→ DATA IN THIS EXERCISE
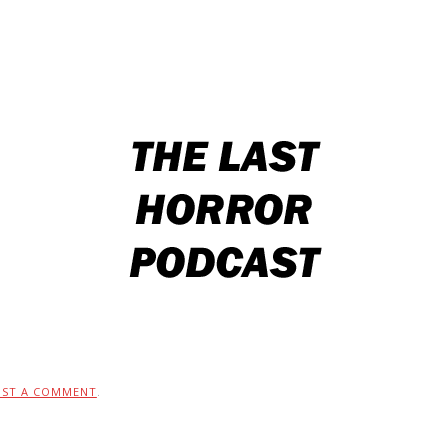
OST A COMMENT
.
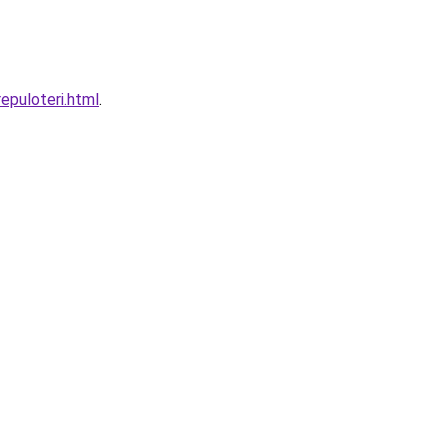
epuloteri.html
.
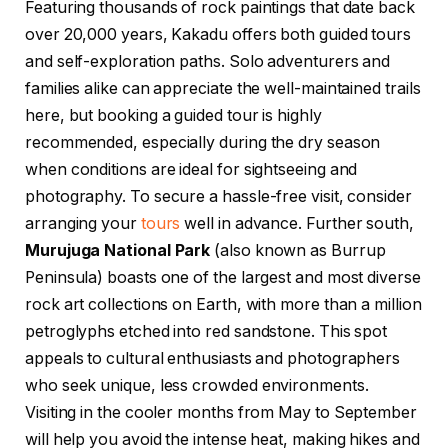
Featuring thousands of rock paintings that date back
over 20,000 years, Kakadu offers both guided tours
and self-exploration paths. Solo adventurers and
families alike can appreciate the well-maintained trails
here, but booking a guided tour is highly
recommended, especially during the dry season
when conditions are ideal for sightseeing and
photography. To secure a hassle-free visit, consider
arranging your
tours
well in advance. Further south,
Murujuga National Park
(also known as Burrup
Peninsula) boasts one of the largest and most diverse
rock art collections on Earth, with more than a million
petroglyphs etched into red sandstone. This spot
appeals to cultural enthusiasts and photographers
who seek unique, less crowded environments.
Visiting in the cooler months from May to September
will help you avoid the intense heat, making hikes and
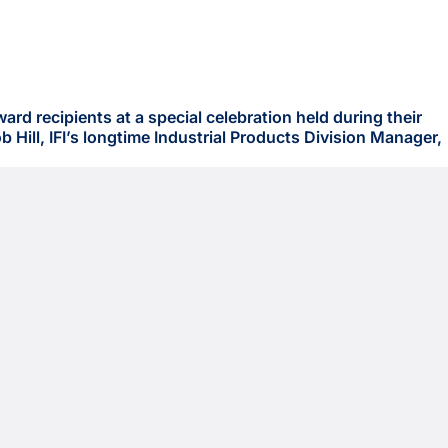
d recipients at a special celebration held during their
Hill, IFI’s longtime Industrial Products Division Manager,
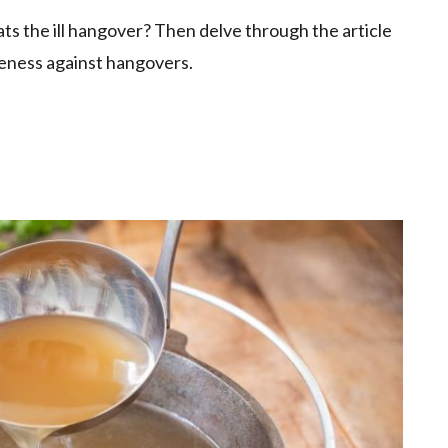
 the ill hangover? Then delve through the article
tiveness against hangovers.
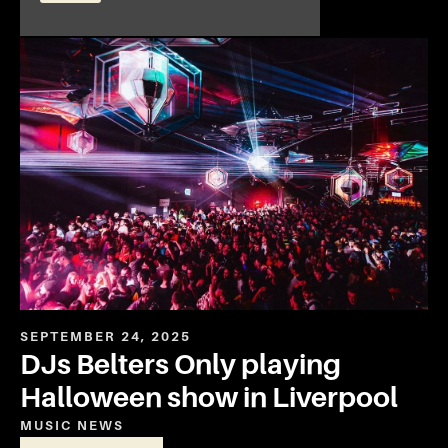
SEPTEMBER 24, 2025
DJs Belters Only playing
Halloween show in Liverpool
MUSIC
NEWS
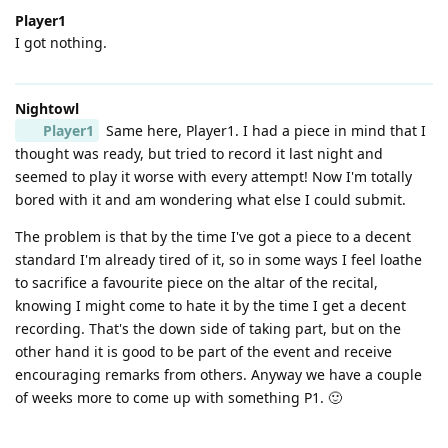
Player1
I got nothing.
Nightowl
Player1
Same here, Player1. I had a piece in mind that I
thought was ready, but tried to record it last night and
seemed to play it worse with every attempt! Now I'm totally
bored with it and am wondering what else I could submit.
The problem is that by the time I've got a piece to a decent
standard I'm already tired of it, so in some ways I feel loathe
to sacrifice a favourite piece on the altar of the recital,
knowing I might come to hate it by the time I get a decent
recording. That's the down side of taking part, but on the
other hand it is good to be part of the event and receive
encouraging remarks from others. Anyway we have a couple
of weeks more to come up with something P1. 🙂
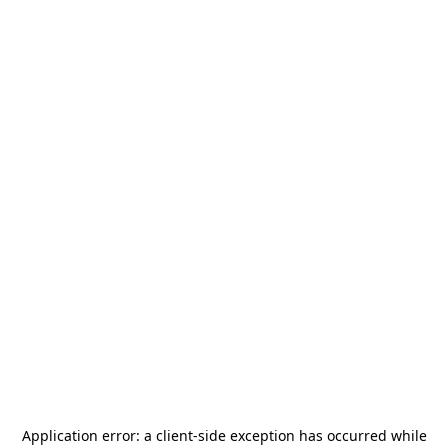
Application error: a
client
-side exception has occurred while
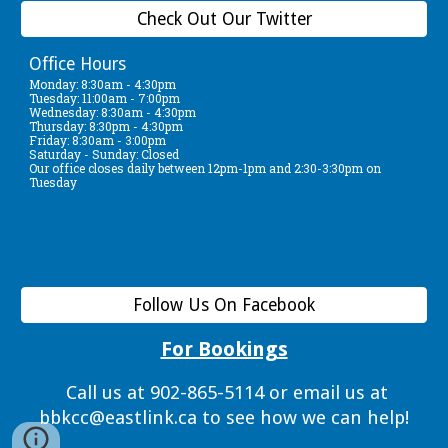
Check Out Our Twitter
Office Hours
Monday: 8:30am - 4:30pm
Tuesday: 11:00am - 7:00pm
Wednesday: 8:30am - 4:30pm
Thursday: 8:30pm - 4:30pm
Friday: 8:30am - 3:00pm
Saturday - Sunday: Closed
Our office closes daily between 12pm-1pm and 2:30-3:30pm on
Tuesday
Follow Us On Facebook
For Bookings
Call us at 902-865-5114 or email us at
bbkcc@eastlink.ca to see how we can help!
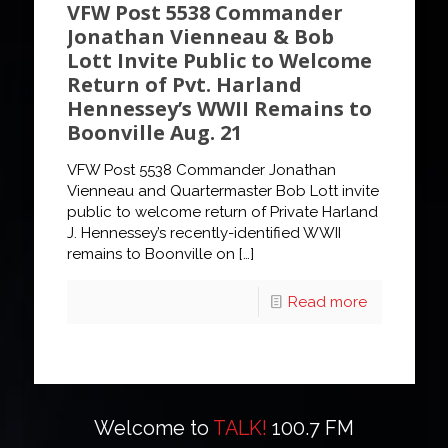
VFW Post 5538 Commander
Jonathan Vienneau & Bob
Lott Invite Public to Welcome
Return of Pvt. Harland
Hennessey’s WWII Remains to
Boonville Aug. 21
VFW Post 5538 Commander Jonathan
Vienneau and Quartermaster Bob Lott invite
public to welcome return of Private Harland
J. Hennessey’s recently-identified WWII
remains to Boonville on
[…]
Read more
Welcome to
TALK!
100.7 FM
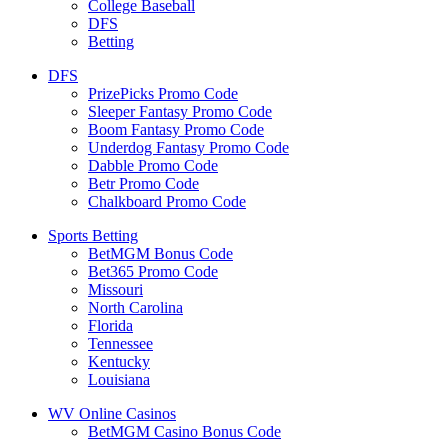
College Baseball
DFS
Betting
DFS
PrizePicks Promo Code
Sleeper Fantasy Promo Code
Boom Fantasy Promo Code
Underdog Fantasy Promo Code
Dabble Promo Code
Betr Promo Code
Chalkboard Promo Code
Sports Betting
BetMGM Bonus Code
Bet365 Promo Code
Missouri
North Carolina
Florida
Tennessee
Kentucky
Louisiana
WV Online Casinos
BetMGM Casino Bonus Code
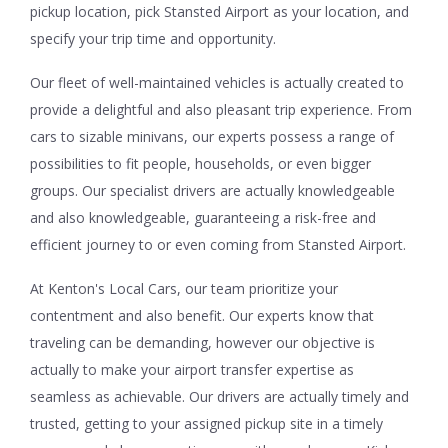
pickup location, pick Stansted Airport as your location, and
specify your trip time and opportunity.
Our fleet of well-maintained vehicles is actually created to
provide a delightful and also pleasant trip experience. From
cars to sizable minivans, our experts possess a range of
possibilities to fit people, households, or even bigger
groups. Our specialist drivers are actually knowledgeable
and also knowledgeable, guaranteeing a risk-free and
efficient journey to or even coming from Stansted Airport.
At Kenton's Local Cars, our team prioritize your
contentment and also benefit. Our experts know that
traveling can be demanding, however our objective is
actually to make your airport transfer expertise as
seamless as achievable. Our drivers are actually timely and
trusted, getting to your assigned pickup site in a timely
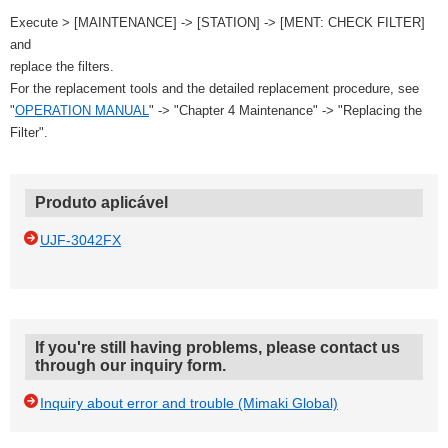
Execute > [MAINTENANCE] -> [STATION] -> [MENT: CHECK FILTER]
and
replace the filters.
For the replacement tools and the detailed replacement procedure, see
"
OPERATION MANUAL
" -> "Chapter 4 Maintenance" -> "Replacing the
Filter".
Produto aplicável
UJF-3042FX
If you're still having problems, please contact us
through our inquiry form.
Inquiry about error and trouble (Mimaki Global)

→ AIM OF THE TASK
Repeat all of the records verbatim, leaving out the pictures.

→ TASK RESPONSE
OST A COMMENT
.
epuloteri.html
.
Featuring thousands of rock paintings that date back
over 20,000 years, Kakadu offers both guided tours
and self-exploration paths. Solo adventurers and
families alike can appreciate the well-maintained trails
here, but booking a guided tour is highly
recommended, especially during the dry season
when conditions are ideal for sightseeing and
photography. To secure a hassle-free visit, consider
arranging your
tours
well in advance. Further south,
Murujuga National Park
(also known as Burrup
Peninsula) boasts one of the largest and most diverse
rock art collections on Earth, with more than a million
petroglyphs etched into red sandstone. This spot
appeals to cultural enthusiasts and photographers
who seek unique, less crowded environments.
Visiting in the cooler months from May to September
will help you avoid the intense heat, making hikes and
d recipients at a special celebration held during their
Hill, IFI’s longtime Industrial Products Division Manager,
 the ill hangover? Then delve through the article
tiveness against hangovers.
SEPTEMBER 24, 2025
DJs Belters Only playing
Halloween show in Liverpool
MUSIC
NEWS
Player1
I got nothing.
Nightowl
Player1
Same here, Player1. I had a piece in mind that I
thought was ready, but tried to record it last night and
seemed to play it worse with every attempt! Now I'm totally
bored with it and am wondering what else I could submit.
The problem is that by the time I've got a piece to a decent
standard I'm already tired of it, so in some ways I feel loathe
to sacrifice a favourite piece on the altar of the recital,
knowing I might come to hate it by the time I get a decent
recording. That's the down side of taking part, but on the
other hand it is good to be part of the event and receive
encouraging remarks from others. Anyway we have a couple
of weeks more to come up with something P1. 🙂
Application error: a
client
-side exception has occurred while
Check Out Our Twitter
Office Hours
Monday: 8:30am - 4:30pm
Tuesday: 11:00am - 7:00pm
Wednesday: 8:30am - 4:30pm
Thursday: 8:30pm - 4:30pm
Friday: 8:30am - 3:00pm
Saturday - Sunday: Closed
Our office closes daily between 12pm-1pm and 2:30-3:30pm on
Tuesday
Follow Us On Facebook
For Bookings
Call us at 902-865-5114 or email us at
bbkcc@eastlink.ca to see how we can help!
VFW Post 5538 Commander
Jonathan Vienneau & Bob
Lott Invite Public to Welcome
Return of Pvt. Harland
Hennessey’s WWII Remains to
Boonville Aug. 21
VFW Post 5538 Commander Jonathan
Vienneau and Quartermaster Bob Lott invite
public to welcome return of Private Harland
J. Hennessey’s recently-identified WWII
remains to Boonville on
[…]
Read more
Welcome to
TALK!
100.7 FM
College Baseball
DFS
Betting
DFS
PrizePicks Promo Code
Sleeper Fantasy Promo Code
Boom Fantasy Promo Code
Underdog Fantasy Promo Code
Dabble Promo Code
Betr Promo Code
Chalkboard Promo Code
Sports Betting
BetMGM Bonus Code
Bet365 Promo Code
Missouri
North Carolina
Florida
Tennessee
Kentucky
Louisiana
WV Online Casinos
BetMGM Casino Bonus Code
pickup location, pick Stansted Airport as your location, and
specify your trip time and opportunity.
Our fleet of well-maintained vehicles is actually created to
provide a delightful and also pleasant trip experience. From
cars to sizable minivans, our experts possess a range of
possibilities to fit people, households, or even bigger
groups. Our specialist drivers are actually knowledgeable
and also knowledgeable, guaranteeing a risk-free and
efficient journey to or even coming from Stansted Airport.
At Kenton's Local Cars, our team prioritize your
contentment and also benefit. Our experts know that
traveling can be demanding, however our objective is
actually to make your airport transfer expertise as
seamless as achievable. Our drivers are actually timely and
trusted, getting to your assigned pickup site in a timely
Execute > [MAINTENANCE] -> [STATION] -> [MENT: CHECK FILTER]
and
replace the filters.
For the replacement tools and the detailed replacement procedure, see
"
OPERATION MANUAL
" -> "Chapter 4 Maintenance" -> "Replacing the
Filter".
Produto aplicável
UJF-3042FX
If you're still having problems, please contact us
through our inquiry form.
Inquiry about error and trouble (Mimaki Global)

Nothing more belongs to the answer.